Now, people from all over the globe can live, work, shop, and play all over the city. For some, this change has happened organically, but for others getting around and out of the “gringo gulch” has been quite the challenge.

Taking a taxi or using a ride-sharing application from time to time is a great way to get to that cocktail party or go grocery shopping when driving is not an alternative, but it gets expensive quickly. 

That brings us to public transit, which here isn’t exactly up to Berlín or Toronto standards, but it has improved over the past few years. This is especially true since the Va y Ven bus network began. Now it added a fleet Ie-Tram electric vehicles. Both are a great way to get around in comfort for just 12 pesos, or roughly 70 cents in the US. The Va y Ven network accepts payment only via a dedicated card. Still, the good news is that they can be purchased at dedicated kiosks all over the city and at convenience stores like Oxxo, Dunosusa, and Willy’s. 

The Va y Ven buses are also equipped with bicycle racks and hydraulic rams, making access for folks with mobility issues much easier. Photo: Carlos Rosado van der Gracht / Yucatán Magazine

One of the best things about the Va y Ven is its free app, which, though only in Spanish, is very intuitive and displays nearby stops, routes, and the location of different buses in real-time. So why not get that card and check it out for yourself? It is quite a good service, and its air conditioner does not hurt either. 

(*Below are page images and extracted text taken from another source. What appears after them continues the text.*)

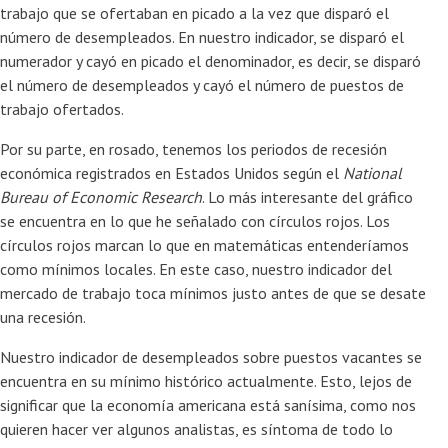
trabajo que se ofertaban en picado a la vez que disparó el
número de desempleados. En nuestro indicador, se disparó el
numerador y cayó en picado el denominador, es decir, se disparó
el número de desempleados y cayó el número de puestos de
trabajo ofertados.
Por su parte, en rosado, tenemos los periodos de recesión
económica registrados en Estados Unidos según el
National
Bureau of Economic Research
. Lo más interesante del gráfico
se encuentra en lo que he señalado con círculos rojos. Los
círculos rojos marcan lo que en matemáticas entenderíamos
como mínimos locales. En este caso, nuestro indicador del
mercado de trabajo toca mínimos justo antes de que se desate
una recesión.
Nuestro indicador de desempleados sobre puestos vacantes se
encuentra en su mínimo histórico actualmente. Esto, lejos de
significar que la economía americana está sanísima, como nos
quieren hacer ver algunos analistas, es síntoma de todo lo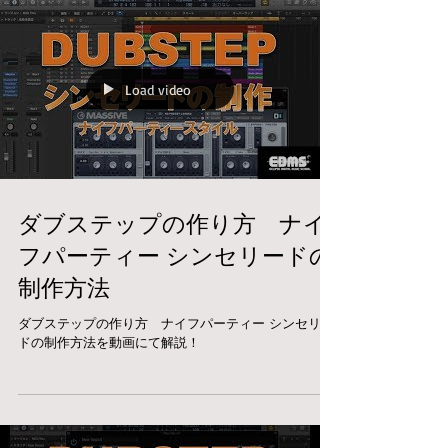
ック UNI...
Load video
ダブステップの作り方 ナイ
フパーティー シンセリードの
制作方法
ダブステップの作り方 ナイフパーティー シンセリー
ドの制作方法を動画にて解説！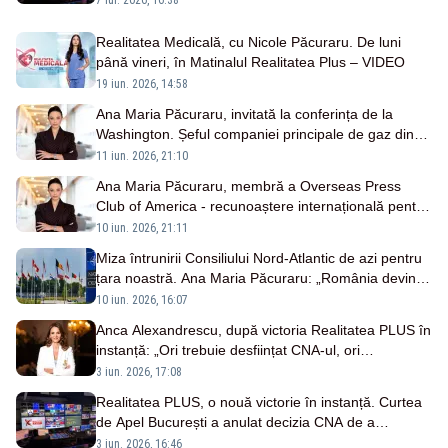
Realitatea Medicală, cu Nicole Păcuraru. De luni
până vineri, în Matinalul Realitatea Plus – VIDEO
19 iun. 2026, 14:58
Ana Maria Păcuraru, invitată la conferința de la
Washington. Șeful companiei principale de gaz din
SUA, la Realitatea PLUS
11 iun. 2026, 21:10
Ana Maria Păcuraru, membră a Overseas Press
Club of America - recunoaștere internațională pentru
jurnalismul românesc
10 iun. 2026, 21:11
Miza întrunirii Consiliului Nord-Atlantic de azi pentru
țara noastră. Ana Maria Păcuraru: „România devine
stat de primă linie”
10 iun. 2026, 16:07
Anca Alexandrescu, după victoria Realitatea PLUS în
instanță: „Ori trebuie desființat CNA-ul, ori
restructurat fundamental”
3 iun. 2026, 17:08
Realitatea PLUS, o nouă victorie în instanță. Curtea
de Apel București a anulat decizia CNA de a
întrerupe emisia pentru trei ore
3 iun. 2026, 16:46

If you want to make your way out further afield, say to Progreso, AutoProgreso busses are quite a good bet. When I was a young girl, my family and I used this service a lot, so I have many fond memories of this particular voyage. These buses leave from their terminal on Centro’s Calle 62 and 66 but makes several pickup stops along the way. The trip from Centro to Progreso takes roughly 1 hour and costs 23 pesos each way, or just under US1.50.

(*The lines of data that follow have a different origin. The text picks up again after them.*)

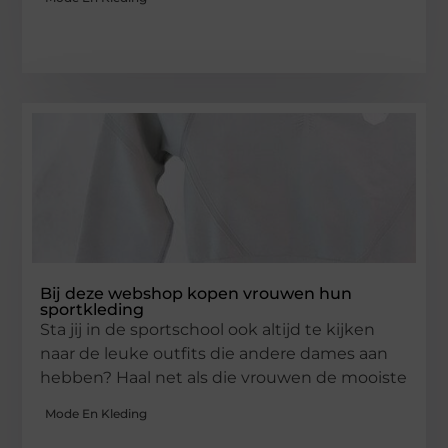
Bij deze webshop kopen vrouwen hun
sportkleding
Sta jij in de sportschool ook altijd te kijken
naar de leuke outfits die andere dames aan
hebben? Haal net als die vrouwen de mooiste
Mode En Kleding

Mérida’s new fleet of Ie-Tram’s look rather modern and have a sleek aesthetic. Photo: Carlos Rosado van der Gracht / Yucatán Magazine

Several options are available to get to other cities and towns on the Peninsula, including buses leaving from ADO terminals downtown, Paseo 60, and just behind Altabrisa. At the time, The Tren Maya has also begun offering trips to Campeche and Cancún but will soon start offering stops at cities including Izamal, Valladolid, and Piste (Chichén Itzá). Even greater connectivity around the entirety of the Yucatán Peninsula and even into Tabasco and Chiapas has also been officially announced by the end of 2024 — but whether or not they will be fully operational by then is still an open question.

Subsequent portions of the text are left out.